Consider, for example, the first several hundred words of each play (which can be searched electronically). Thus, in the opening portion of Julius Caesar, characters mention such details as the following:
- Rome (multiple references)
- the Tiber river
- the Roman gods
- the Capitol
- the feast of Lupercal
- Caesar’s trophies
- Caesar himself
All these references occur within the first 76 lines of the play, and often the references are multiple references. Shakespeare obviously wanted to emphasize a point that would already have been clear from the play’s title: that this is a play about Rome (although, of course, with implications for other places and other periods in history).
In Jonson’s The Alchemist, the London setting is not emphasized immediately, but it isn’t long before passages such as the following begin to appear:
FACE. Not of this, I think it.
But I shall put you in mind, sir; -- at Pie-corner,
Taking your meal of steam in, from cooks' stalls,
Where, like the father of hunger, you did walk
Piteously costive, with your pinch'd-horn-nose,
And your complexion of the Roman wash,
Stuck full of black and melancholic worms,
Like powder corns shot at the artillery-yard.
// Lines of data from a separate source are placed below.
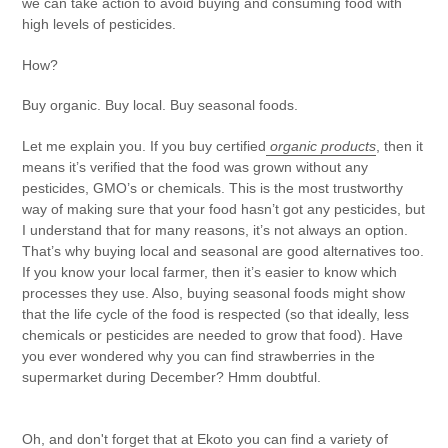
we can take action to avoid buying and consuming food with
high levels of pesticides.
How?
Buy organic. Buy local. Buy seasonal foods.
Let me explain you. If you buy certified
organic products
, then it
means it’s verified that the food was grown without any
pesticides, GMO’s or chemicals. This is the most trustworthy
way of making sure that your food hasn’t got any pesticides, but
I understand that for many reasons, it’s not always an option.
That’s why buying local and seasonal are good alternatives too.
If you know your local farmer, then it’s easier to know which
processes they use. Also, buying seasonal foods might show
that the life cycle of the food is respected (so that ideally, less
chemicals or pesticides are needed to grow that food). Have
you ever wondered why you can find strawberries in the
supermarket during December? Hmm doubtful.
Oh, and don't forget that at
Ekoto
you can find a variety of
The references here to “Pie-corner” and to “the artillery-yard” would have indicated quite clearly to contemporary audiences that the play was set in London. So would later references to “Paul’s” (that is, St. Paul Cathedral, the biggest church in London) and to “a Puritan in Blackfriars” (that is, an extreme Protestant in a well-known London neighborhood). Very soon into the play, London audiences would have realized that London itself was the setting of the play and that London’s citizens and mores would be chief objects of its satire.